Scaling from Pandas to Dask

Published:
December 23, 2017

1. Introduction

Scaling Pandas DataFrame aggregations can be quite tricky. I have had a very specific problem to solve that involved aggregates on group by expressions.

While it is certainly possible to squeeze out a lot of performance in Pandas in a single-threaded environment, the nature of Pandas makes it hard to scale embarrassingly parallel problems. This frequently involves calculations on DataFrames where the individual results are dependent only on specific segments of a DataFrame, such as weeks, months, and so on. In this case, a DataFrame could be split apart into multiple DataFrame across segment boundaries and the calculations could theoretically be distributed across several threads, or even machines.

At the same time, Pandas already is a complex library with a lot of moving parts, so I can understand the decision to not build in parallelization functionality. This is where Dask comes in quite handy. Dask allows users to parallelize computations on Pandas DataFrames. Not only can those computations be parallelized on one machine, they can also be easily scaled to multiple machines. It is also important to mention that it allows computations on DataFrames that are bigger than available RAM. It achieves this by only reading the parts into memory that are currently needed and immediately freeing up memory as soon as data is not needed anymore. This can be especially handy when a lot of intermediate steps are needed for computation.

This article covers two topics.

First, we will quickly go through DataFrames creation in both Pandas and Dask. We use randomly created weather data for our data analysis and after that show how to calculate certain metrics and statistics by just relying on group by functionality.

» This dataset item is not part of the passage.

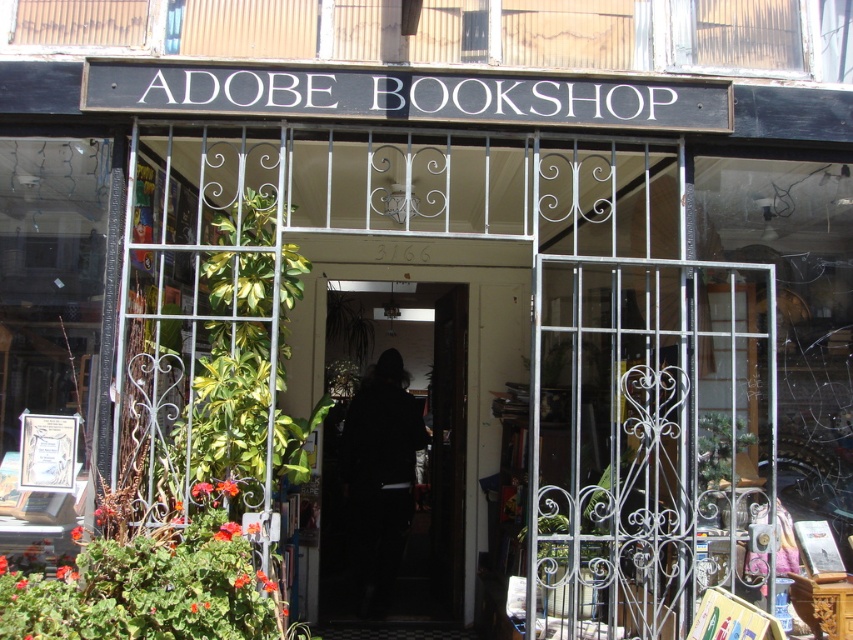 Between metallic wrought iron gate at center and black fabric door at center, which one has more height?

With more height is black fabric door at center.

Is point (579, 538) farther from camera compared to point (395, 481)?

No.

Identify the location of metallic wrought iron gate at center. (647, 442).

2. Creating the DataFrames

First, we take a look at how data frames are created in Pandas and Dask.

2.1. Pandas

The preferred way of creating DataFrames from pandas.Series objects is by creating a dictionary of the data and passing it to the pandas.DataFrame constructor. So one would effectively run

pd.DataFrame(
    {
        'column_a': pd.Series(...),
        'column_b': pd.Series(...),
    },
    index=pd.Series(...)
)

But first, we load some libraries. We import dask.dataframe and pandas to create DataFrames and series in both libraries. We also import numpy for random data creation.

import pandas as pd
import dask.dataframe as dd
import numpy as np
np.random.seed(1)

We set the start date to 2001-01-01.

start = '2001-01-01'

The data we initialize consist of two columns and one index:

def create_df(n_days):
    dates = pd.date_range(start, periods=n_days, freq='D', name='Date')
    rainy_days = np.random.choice([False, True], n_days)
    temperatures = np.random.randint(5, 30, n_days)
    # Combine Pandas Series into DataFrame
    return pd.DataFrame(
        {
            'Rain': rainy_days,
            'Temperature': temperatures,
        },
        index=dates,
    )

We create sample data for 2 weeks.

create_df(14)

Output:

Date Rain Temperature
2001-01-01 True 18
2001-01-02 True 11
2001-01-03 False 23
2001-01-04 False 25
2001-01-05 True 10
2001-01-06 True 23
2001-01-07 True 25
2001-01-08 True 16
2001-01-09 True 15
2001-01-10 False 19
2001-01-11 False 23
2001-01-12 True 9
2001-01-13 False 28
2001-01-14 True 28

2.2. Dask

In order to create a Dask DataFrame, we use the existing Pandas DataFrame creation function and use Dask.dataframe.from_pandas to convert it into a chunked Dask DataFrame. As chunk size we use the amount of days in a year. The idea with chunk sizes is to use a big enough number as this will dictate the size of an individual Pandas DataFrame.

Since Dask operations will be performed on individual Pandas DataFrames, it is important to choose a number that is useful for the type of operation you want to perform on a DataFrame. For example, if you group by years, then choosing a chunk size of one year worth of data lets you group more easily.

def create_ddf(n_days):
    df = create_df(n_days)
    return dd.from_pandas(df, chunksize=365)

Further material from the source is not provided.